Since the copy must match the original, write out each record word for word, skipping only the pictures.

*** Recorded information ***

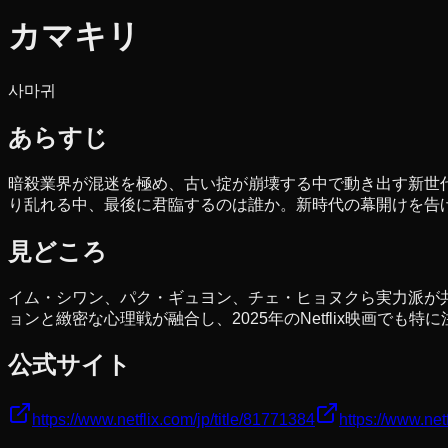
カマキリ
사마귀
あらすじ
暗殺業界が混迷を極め、古い掟が崩壊する中で動き出す新世
り乱れる中、最後に君臨するのは誰か。新時代の幕開けを告
見どころ
イム・シワン、パク・ギュヨン、チェ・ヒョヌクら実力派が
ョンと緻密な心理戦が融合し、2025年のNetflix映画でも
公式サイト
https://www.netflix.com/jp/title/81771384
https://www.net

***

**Exercise solution:**
カマキリ
사마귀
あらすじ
暗殺業界が混迷を極め、古い掟が崩壊する中で動き出す新世
り乱れる中、最後に君臨するのは誰か。新時代の幕開けを告
見どころ
イム・シワン、パク・ギュヨン、チェ・ヒョヌクら実力派が
ョンと緻密な心理戦が融合し、2025年のNetflix映画でも
公式サイト
https://www.netflix.com/jp/title/81771384
https://www.net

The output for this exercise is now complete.